Bu kazanç ve iratların elde edilmesi, hesaplanması, diğer gelir unsurlarıyla birlikte değerlendirilmesi ve neticede gelir vergisi beyannamesinin hazırlanması ile ilgili ayrıntılı açıklamalar bu yazı dizimizde yapılacaktır.

Bu açıklamalara geçmeden önce 2023 yılında gelir vergisi beyanlarını etkileyen değişiklik ve uygulamalar, sonra gelir unsurları itibariyle beyan esasları açıklanacaktır.

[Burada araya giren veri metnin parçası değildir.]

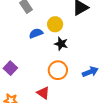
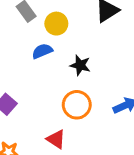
yellow circle: (55, 24) -> (56, 24), moved

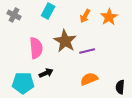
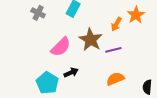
orange arrow: (85, 16) -> (116, 24), moved
pink semicircle: (36, 48) -> (61, 47), turned 50
cyan pentagon: (23, 83) -> (47, 83), turned 30

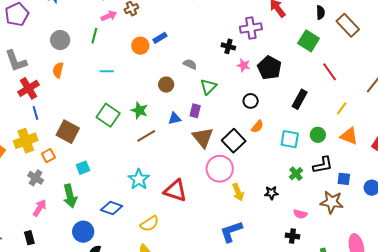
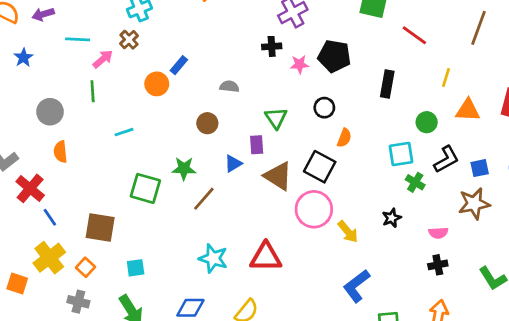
green triangle: (208, 87) -> (276, 118), moved
cyan square: (290, 139) -> (401, 154), moved
cyan square: (83, 168) -> (136, 268), turned 32

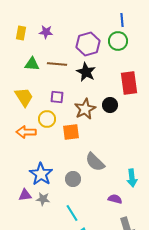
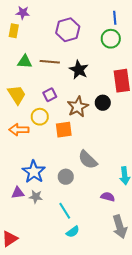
purple star: (46, 32) -> (23, 13), moved
purple hexagon: (88, 44) -> (68, 30), moved
purple square: (57, 97) -> (50, 95), turned -32

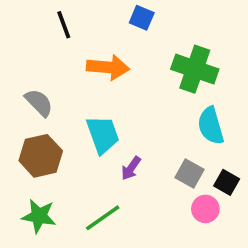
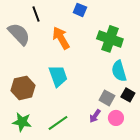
orange arrow: (108, 67) -> (61, 38), turned -125
gray semicircle: (39, 103) -> (19, 34), moved, size x1.4
purple arrow: (131, 168) -> (95, 116), moved
black square: (227, 182) -> (128, 95), moved

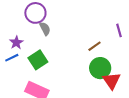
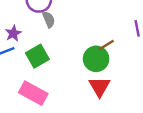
green circle: (100, 68) -> (96, 59), moved
red triangle: (112, 81) -> (100, 87), moved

GELİR UNSURLARI İTİBARİYLE VERGİLENDİRME VE BEYAN ESASLARI

TİCARÎ KAZANÇLAR:

GVK’nda ticarî kazanç, esnaf muaflığından yararlanan ticari kazançlar (Md:9), basit usulde vergiye tâbi ticarî kazançlar (Md:47), arızî ticarî kazançlar (Md:82) ve yıllık beyan esasında vergiye tâbi ticarî kazançlar (Md:37) olmak üzere dört gruba ayrılmıştır.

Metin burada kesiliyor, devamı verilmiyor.